Exercise prompt: Stop after the line containing "我が子のように可愛いがる中年夫婦の日常を綴ります。"; retype every line of the data before it exactly, starting from the first.

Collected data
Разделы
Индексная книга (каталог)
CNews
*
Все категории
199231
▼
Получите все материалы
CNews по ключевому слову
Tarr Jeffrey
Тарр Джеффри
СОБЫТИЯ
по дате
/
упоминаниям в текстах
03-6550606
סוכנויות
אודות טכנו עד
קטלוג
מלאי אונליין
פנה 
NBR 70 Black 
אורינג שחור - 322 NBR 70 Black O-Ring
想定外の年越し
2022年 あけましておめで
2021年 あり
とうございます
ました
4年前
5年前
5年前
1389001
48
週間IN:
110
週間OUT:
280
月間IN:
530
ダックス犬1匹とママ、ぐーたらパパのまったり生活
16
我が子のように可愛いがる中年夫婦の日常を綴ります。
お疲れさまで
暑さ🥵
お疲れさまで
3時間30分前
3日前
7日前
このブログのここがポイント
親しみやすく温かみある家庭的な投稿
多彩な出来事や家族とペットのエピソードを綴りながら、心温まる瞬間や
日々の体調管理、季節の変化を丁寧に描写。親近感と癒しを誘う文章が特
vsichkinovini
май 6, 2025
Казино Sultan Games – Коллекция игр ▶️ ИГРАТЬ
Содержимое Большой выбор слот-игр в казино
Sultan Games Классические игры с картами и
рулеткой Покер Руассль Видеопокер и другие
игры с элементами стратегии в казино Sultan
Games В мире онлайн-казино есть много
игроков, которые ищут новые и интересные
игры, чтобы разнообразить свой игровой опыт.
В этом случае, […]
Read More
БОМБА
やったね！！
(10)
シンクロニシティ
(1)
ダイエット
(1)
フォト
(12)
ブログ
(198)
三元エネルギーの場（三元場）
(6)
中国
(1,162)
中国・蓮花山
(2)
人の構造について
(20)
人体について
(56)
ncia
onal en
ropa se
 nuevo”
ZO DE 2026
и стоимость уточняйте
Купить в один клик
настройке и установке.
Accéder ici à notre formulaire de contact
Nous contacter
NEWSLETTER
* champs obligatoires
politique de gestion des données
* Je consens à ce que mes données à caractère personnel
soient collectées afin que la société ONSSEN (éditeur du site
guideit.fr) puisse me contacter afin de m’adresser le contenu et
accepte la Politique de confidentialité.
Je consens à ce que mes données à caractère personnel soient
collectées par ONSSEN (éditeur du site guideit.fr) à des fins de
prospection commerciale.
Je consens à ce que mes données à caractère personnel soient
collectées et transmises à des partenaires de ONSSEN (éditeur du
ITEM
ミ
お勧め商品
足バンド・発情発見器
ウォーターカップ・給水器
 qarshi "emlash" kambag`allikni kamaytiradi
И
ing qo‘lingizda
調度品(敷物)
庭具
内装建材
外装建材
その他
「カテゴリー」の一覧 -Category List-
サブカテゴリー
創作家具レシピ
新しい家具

Finished exercise:
Разделы
Индексная книга (каталог)
CNews
*
Все категории
199231
▼
Получите все материалы
CNews по ключевому слову
Tarr Jeffrey
Тарр Джеффри
СОБЫТИЯ
по дате
/
упоминаниям в текстах
03-6550606
סוכנויות
אודות טכנו עד
קטלוג
מלאי אונליין
פנה 
NBR 70 Black 
אורינג שחור - 322 NBR 70 Black O-Ring
想定外の年越し
2022年 あけましておめで
2021年 あり
とうございます
ました
4年前
5年前
5年前
1389001
48
週間IN:
110
週間OUT:
280
月間IN:
530
ダックス犬1匹とママ、ぐーたらパパのまったり生活
16
我が子のように可愛いがる中年夫婦の日常を綴ります。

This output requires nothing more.